First of all, I am going to use some pinyin in my messages, I DO NOT understand any written or spoken Chinese, I am just taking this information from google and wikipedia and it may need correction.
I hope this is an appropriate use of this channel. I need a lot of information, but I don't expect any individual to give a lot, so ANY input will be useful. I am developing a global alternate history scenario, with China playing a key role in shaping the world. The setting is 1616, yet with no Mongol conquest of China in the 1200s. The alternate history assumes that, without this, China would go on to commercialize, standardize, industrialize, and centralize in a manner analogous (but unrelated) to that of England. I am imagining a completely different direction of history, however, as the conditions in China are not analogous to those in England.

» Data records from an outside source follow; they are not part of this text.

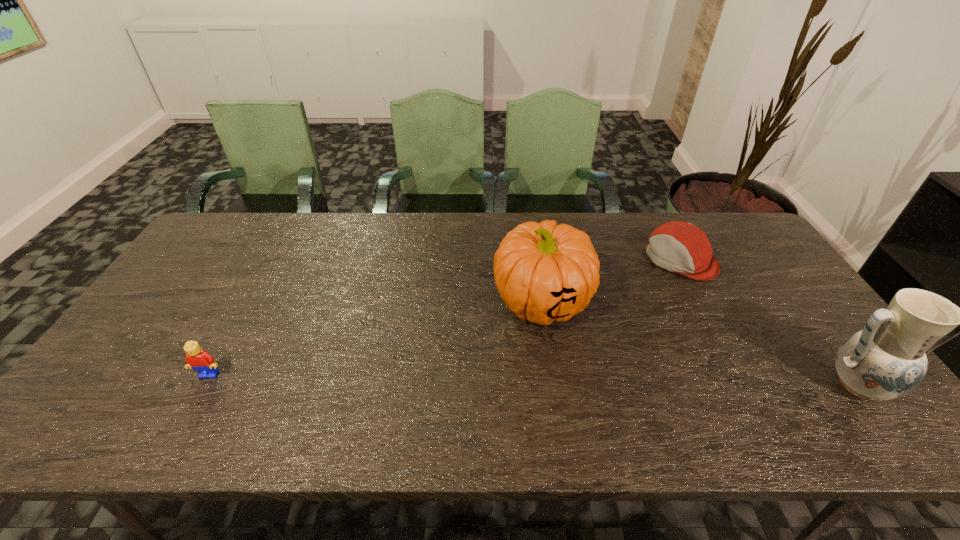 What are the coordinates of `free space at the far left corner of the desktop` in the screenshot? It's located at (252, 222).

In the image, there is a desktop. In order to click on free space at the near left corner in this screenshot , I will do `click(109, 377)`.

This screenshot has height=540, width=960. I want to click on vacant area between the cap and the second object from left to right, so click(x=611, y=280).

Where is `vacant point located between the rightmost object and the cap`? vacant point located between the rightmost object and the cap is located at coordinates (769, 323).

Locate an element on the screen. vacant space that's between the leftmost object and the pumpkin is located at coordinates click(x=375, y=338).

You are a GUI agent. You are given a task and a screenshot of the screen. Output one action in this format:
    pyautogui.click(x=<x>, y=<y>)
    Task: Click on the free space between the rightmost object and the Lego
    This screenshot has height=540, width=960.
    Given the screenshot: What is the action you would take?
    pyautogui.click(x=534, y=380)

Locate an element on the screen. This screenshot has width=960, height=540. blank region between the leftmost object and the cap is located at coordinates (444, 318).

This screenshot has width=960, height=540. In order to click on free spot between the third object from right to left and the cap in this screenshot , I will do `click(611, 280)`.

Locate an element on the screen. Image resolution: width=960 pixels, height=540 pixels. vacant region between the leftmost object and the cap is located at coordinates (444, 318).

You are a GUI agent. You are given a task and a screenshot of the screen. Output one action in this format:
    pyautogui.click(x=<x>, y=<y>)
    Task: Click on the vacant region between the second object from left to right and the leftmost object
    The image size is (960, 540).
    Given the screenshot: What is the action you would take?
    pyautogui.click(x=375, y=338) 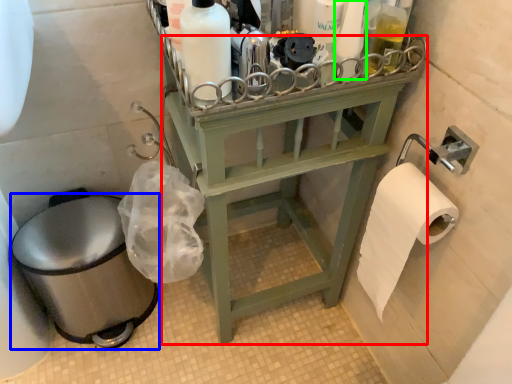 Question: Which object is the farthest from furniture (highlighted by a red box)? Choose among these: toilet bowl (highlighted by a blue box) or toiletry (highlighted by a green box).

Choices:
 (A) toilet bowl
 (B) toiletry

Answer: (B) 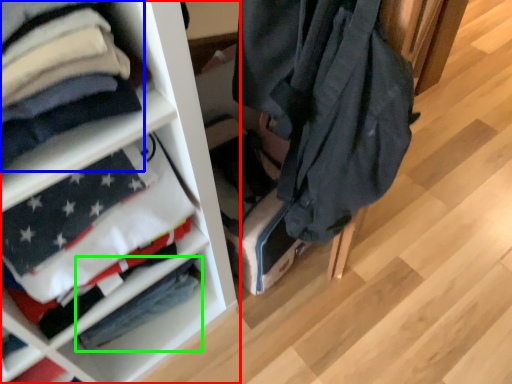 Question: Considering the real-world distances, which object is closest to shelf (highlighted by a red box)? cloak (highlighted by a blue box) or flag (highlighted by a green box).

Choices:
 (A) cloak
 (B) flag

Answer: (B) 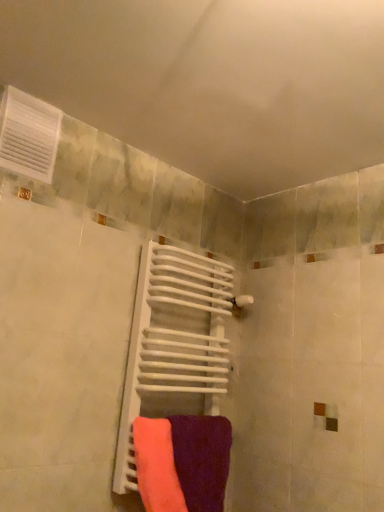 Find the location of a particular element. Image resolution: width=384 pixels, height=512 pixels. white plastic vent at upper left is located at coordinates (28, 135).

What is the approximate height of purple matte towel at center, the 2th towel when ordered from left to right?

purple matte towel at center, the 2th towel when ordered from left to right, is 30.65 centimeters in height.

How much space does neon pink fabric at center, which ranks as the 1th towel in left-to-right order, occupy vertically?

36.81 centimeters.

The width and height of the screenshot is (384, 512). Find the location of `white plastic vent at upper left`. white plastic vent at upper left is located at coordinates (28, 135).

How different are the orientations of white matte radiator at center and neon pink fabric at center, which ranks as the 1th towel in left-to-right order, in degrees?

The angular difference between white matte radiator at center and neon pink fabric at center, which ranks as the 1th towel in left-to-right order, is 14.9 degrees.

Considering the positions of point (170, 247) and point (172, 490), is point (170, 247) closer or farther from the camera than point (172, 490)?

Point (170, 247) is positioned farther from the camera compared to point (172, 490).

From the image's perspective, relative to neon pink fabric at center, which ranks as the 2th towel in right-to-left order, is white matte radiator at center above or below?

Clearly, from the image's perspective, white matte radiator at center is above neon pink fabric at center, which ranks as the 2th towel in right-to-left order.

From the picture: Which is in front, white matte radiator at center or neon pink fabric at center, which ranks as the 1th towel in left-to-right order?

neon pink fabric at center, which ranks as the 1th towel in left-to-right order, is more forward.

Is purple matte towel at center, the first towel when ordered from right to left, facing away from white matte radiator at center?

Absolutely, purple matte towel at center, the first towel when ordered from right to left, is directed away from white matte radiator at center.

Identify the location of radiator located on the left of purple matte towel at center, the first towel when ordered from right to left. The width and height of the screenshot is (384, 512). (173, 344).

Is purple matte towel at center, the 2th towel when ordered from left to right, bigger than white matte radiator at center?

No.

Between white plastic vent at upper left and neon pink fabric at center, which ranks as the 1th towel in left-to-right order, which one has smaller width?

white plastic vent at upper left.

Between point (38, 170) and point (137, 479), which one is positioned in front?

The point (38, 170) is more forward.

In the scene shown: Considering the sizes of white plastic vent at upper left and neon pink fabric at center, which ranks as the 1th towel in left-to-right order, in the image, is white plastic vent at upper left taller or shorter than neon pink fabric at center, which ranks as the 1th towel in left-to-right order,?

white plastic vent at upper left is shorter than neon pink fabric at center, which ranks as the 1th towel in left-to-right order.

In the scene shown: Is white plastic vent at upper left further to camera compared to neon pink fabric at center, which ranks as the 2th towel in right-to-left order?

Yes.

Is neon pink fabric at center, which ranks as the 2th towel in right-to-left order, positioned before white matte radiator at center?

Yes, neon pink fabric at center, which ranks as the 2th towel in right-to-left order, is closer to the camera.

Which is in front, point (163, 466) or point (214, 355)?

The point (163, 466) is in front.

Is there a large distance between neon pink fabric at center, which ranks as the 1th towel in left-to-right order, and white matte radiator at center?

No, neon pink fabric at center, which ranks as the 1th towel in left-to-right order, is not far from white matte radiator at center.

From the picture: Can we say neon pink fabric at center, which ranks as the 2th towel in right-to-left order, lies outside white matte radiator at center?

That's correct, neon pink fabric at center, which ranks as the 2th towel in right-to-left order, is outside of white matte radiator at center.

What's the angular difference between white matte radiator at center and purple matte towel at center, the 2th towel when ordered from left to right,'s facing directions?

They differ by 14.9 degrees in their facing directions.

Does white matte radiator at center turn towards purple matte towel at center, the first towel when ordered from right to left?

Yes, white matte radiator at center faces towards purple matte towel at center, the first towel when ordered from right to left.

Considering the relative sizes of white matte radiator at center and purple matte towel at center, the 2th towel when ordered from left to right, in the image provided, is white matte radiator at center thinner than purple matte towel at center, the 2th towel when ordered from left to right,?

In fact, white matte radiator at center might be wider than purple matte towel at center, the 2th towel when ordered from left to right.

From a real-world perspective, does white matte radiator at center sit lower than purple matte towel at center, the first towel when ordered from right to left?

Actually, white matte radiator at center is physically above purple matte towel at center, the first towel when ordered from right to left, in the real world.

Considering the relative positions of purple matte towel at center, the 2th towel when ordered from left to right, and white plastic vent at upper left in the image provided, is purple matte towel at center, the 2th towel when ordered from left to right, to the left of white plastic vent at upper left from the viewer's perspective?

No.

From a real-world perspective, is purple matte towel at center, the first towel when ordered from right to left, under white plastic vent at upper left?

Correct, in the physical world, purple matte towel at center, the first towel when ordered from right to left, is lower than white plastic vent at upper left.

From the image's perspective, which object appears higher, purple matte towel at center, the first towel when ordered from right to left, or white plastic vent at upper left?

white plastic vent at upper left appears higher in the image.

Is white matte radiator at center facing towards white plastic vent at upper left?

No.

Can you confirm if white matte radiator at center is taller than white plastic vent at upper left?

Indeed, white matte radiator at center has a greater height compared to white plastic vent at upper left.

Is white matte radiator at center in front of white plastic vent at upper left?

No, it is not.

From a real-world perspective, which is physically below, white matte radiator at center or white plastic vent at upper left?

In real-world perspective, white matte radiator at center is lower.

Which towel is the 2nd one when counting from the front of the white matte radiator at center? Please provide its 2D coordinates.

[(156, 466)]

In order to click on radiator on the left of purple matte towel at center, the first towel when ordered from right to left in this screenshot , I will do coord(173,344).

Based on their spatial positions, is white plastic vent at upper left or neon pink fabric at center, which ranks as the 2th towel in right-to-left order, closer to purple matte towel at center, the 2th towel when ordered from left to right?

neon pink fabric at center, which ranks as the 2th towel in right-to-left order, is positioned closer to the anchor purple matte towel at center, the 2th towel when ordered from left to right.

Which object lies nearer to the anchor point white matte radiator at center, white plastic vent at upper left or neon pink fabric at center, which ranks as the 2th towel in right-to-left order?

Among the two, neon pink fabric at center, which ranks as the 2th towel in right-to-left order, is located nearer to white matte radiator at center.

Which object lies further to the anchor point white matte radiator at center, purple matte towel at center, the 2th towel when ordered from left to right, or white plastic vent at upper left?

white plastic vent at upper left is positioned further to the anchor white matte radiator at center.

Looking at the image, which one is located closer to white matte radiator at center, purple matte towel at center, the 2th towel when ordered from left to right, or neon pink fabric at center, which ranks as the 1th towel in left-to-right order?

purple matte towel at center, the 2th towel when ordered from left to right, is closer to white matte radiator at center.

Looking at the image, which one is located closer to white matte radiator at center, neon pink fabric at center, which ranks as the 1th towel in left-to-right order, or white plastic vent at upper left?

Based on the image, neon pink fabric at center, which ranks as the 1th towel in left-to-right order, appears to be nearer to white matte radiator at center.

Considering their positions, is purple matte towel at center, the 2th towel when ordered from left to right, positioned closer to neon pink fabric at center, which ranks as the 1th towel in left-to-right order, than white plastic vent at upper left?

purple matte towel at center, the 2th towel when ordered from left to right.

From the image, which object appears to be nearer to white plastic vent at upper left, white matte radiator at center or neon pink fabric at center, which ranks as the 1th towel in left-to-right order?

white matte radiator at center is positioned closer to the anchor white plastic vent at upper left.

Estimate the real-world distances between objects in this image. Which object is closer to purple matte towel at center, the 2th towel when ordered from left to right, white matte radiator at center or white plastic vent at upper left?

The object closer to purple matte towel at center, the 2th towel when ordered from left to right, is white matte radiator at center.

Find the location of a particular element. The width and height of the screenshot is (384, 512). radiator that lies between white plastic vent at upper left and purple matte towel at center, the 2th towel when ordered from left to right, from top to bottom is located at coordinates (173, 344).

Find the location of a particular element. The width and height of the screenshot is (384, 512). towel between white plastic vent at upper left and neon pink fabric at center, which ranks as the 2th towel in right-to-left order, vertically is located at coordinates (202, 459).

Locate an element on the screen. The height and width of the screenshot is (512, 384). towel between white matte radiator at center and neon pink fabric at center, which ranks as the 1th towel in left-to-right order, vertically is located at coordinates (202, 459).

This screenshot has height=512, width=384. I want to click on radiator between white plastic vent at upper left and neon pink fabric at center, which ranks as the 2th towel in right-to-left order, in the up-down direction, so click(173, 344). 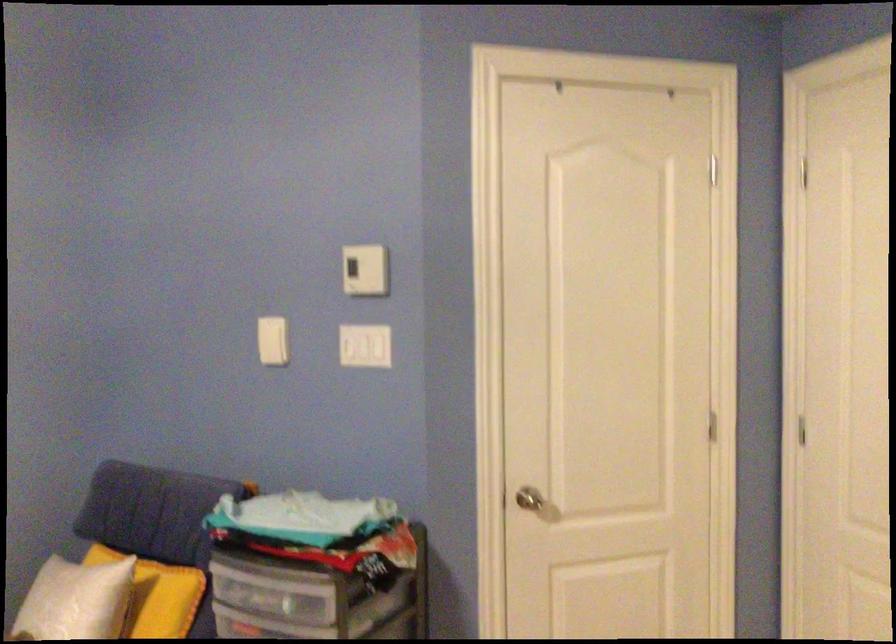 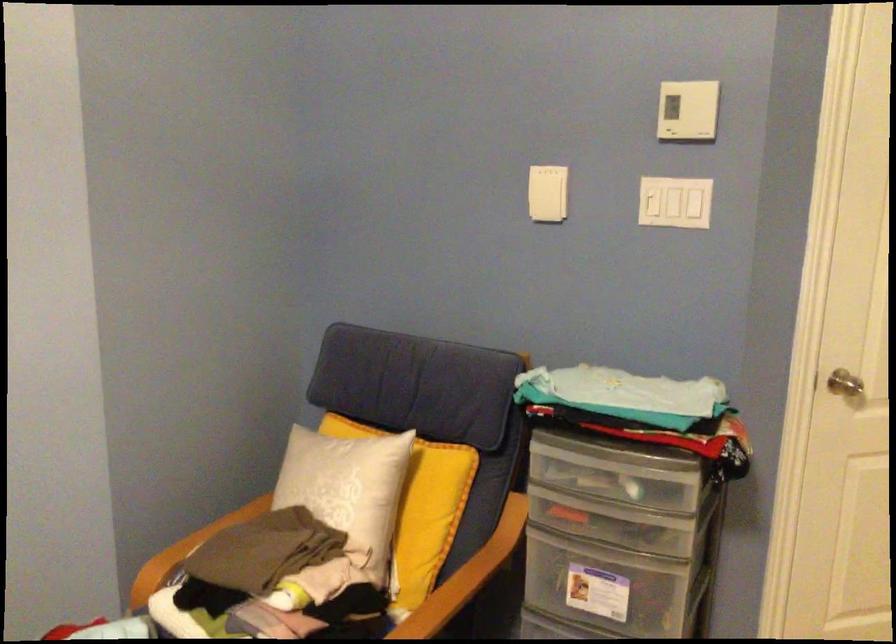 Find the pixel in the second image that matches pixel 264 351 in the first image.

(543, 201) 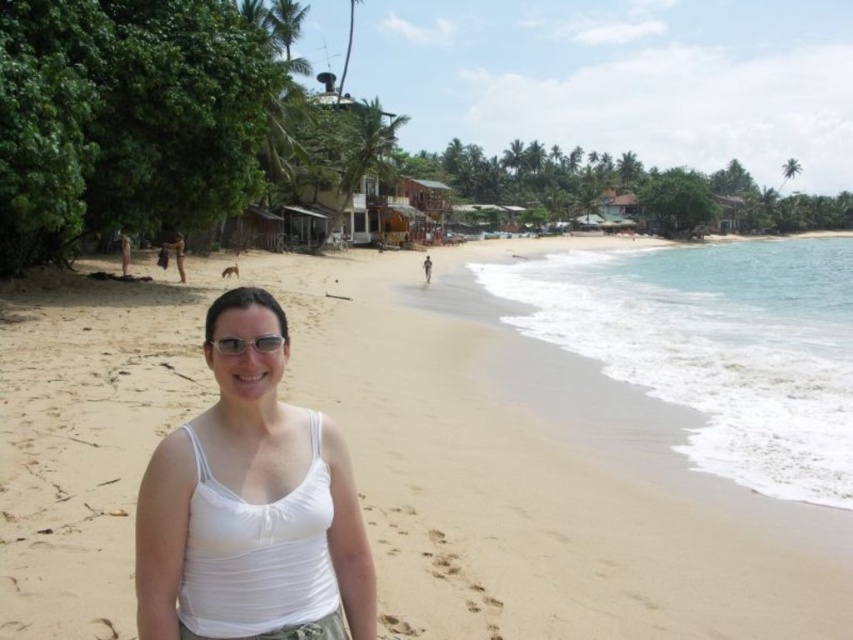 You are standing at the point marked by the coordinates point (534,472) in the beach scene. Based on the description, what is the immediate surface you would be standing on?

The immediate surface you would be standing on is light beige sand at center, as the point (534,472) marks this location.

In the setting, there is a Chinese state in Mongolia not unlike the Han Protectorate of the Western Regions. In pinyin this is real state is called Xīyù Dūhù Fǔ. My fantasy state, I originally simply called Duhu Fu, as it covered the entire Northern steppe, from the lakes of Eastern Kazakhstan to the Lena river. This has since been corrected to Beiguo, which I understand to mean simply "North Country". I appreciate Russia is sometimes called this today, but I hope this use is not strict. I am seeking further information about what such a country, a military and colonial substate of a powerful Chinese Empire in the early modern period, should be called...
I am also interested to learn if it is natural to use terms that, to Europeans/Americans, can seem too neutral. In Europe, there are SOME countries that are named after their orientation (Austria, Ukraine) that became nouns and MANY named after ethnic nouns that predate the nation-state (England, Spain, France, or Germany). Perhaps due to unification, Chinese seems to often use orientation names. Is this really true? Or is this just an illusion of unfamiliarity?